0

I'm having trouble finding a straight solution to following problem.

I have a column in a dataframe where I have str items like:

'RosemontCentral'

'Dollard-des-OrmeauxEast'

I want to separate a string at the point where a capital letter starts but not if its preceded by a hyphen.

For example:

'RosemontCentral' to 'Rosemont Central'

'Dollard-des-OrmeauxEast' to 'Dollard-des-Ormeaux East'

I have the bellow regex function so far. It does a fairly good job with items such as the first one, where there is no hyphenated words. But, not with the ones that have hyphens. Additionally, the below regex function adds an undesirable leading space at the very beginning of the string.
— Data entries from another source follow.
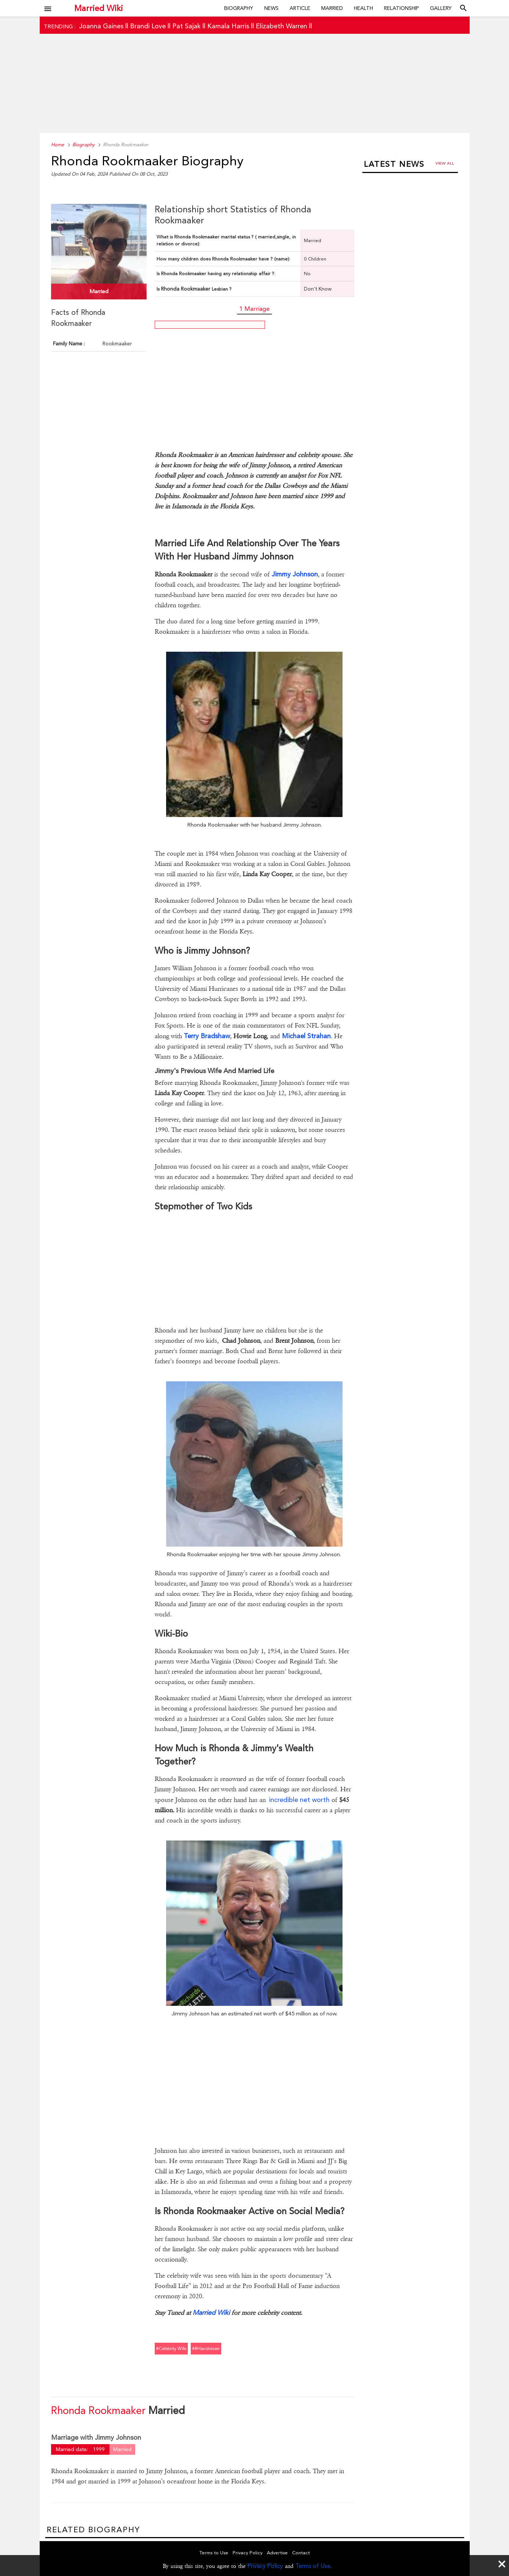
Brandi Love (148, 26)
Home (57, 144)
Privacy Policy (265, 2565)
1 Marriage (254, 308)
Like the one below.

' Dollard-des- Ormeaux East'

def add_space(Neighborhood):
        return re.sub( r"([A-Z])", r" \1", Neighborhood)

df['Neighborhood'] =  df['Neighborhood'].apply(add_space)

df

Thank you for your time

Kuldeep Singh Sidhu
  • 3,748
  • 2
  • 12
  • 22
Efren M
  • 67
  • 5
  • 1
    Possible duplicate of [how-to-do-camelcase-split-in-python](https://stackoverflow.com/questions/29916065/how-to-do-camelcase-split-in-python) –  Jun 10 '20 at 03:28

2 Answers2

2

You may try adding a lookbehind to your regex pattern which asserts that a non-dash character precedes the capital letter:

def add_space(Neighborhood):
    return re.sub(r'(?<=[^-])([A-Z])', r' \1', Neighborhood)

df['Neighborhood'] =  df['Neighborhood'].apply(add_space)
Tim Biegeleisen
  • 502,043
  • 27
  • 286
  • 360
2

This will do:

def add_space(Neighborhood):
        return re.sub("([a-z])([A-Z])","\g<1> \g<2>",Neighborhood)

add_space('Dollard-des-OrmeauxEast')
# 'Dollard-des-Ormeaux East'

add_space('RosemontCentral')
# 'Rosemont Central'
Pygirl
  • 12,969
  • 5
  • 30
  • 43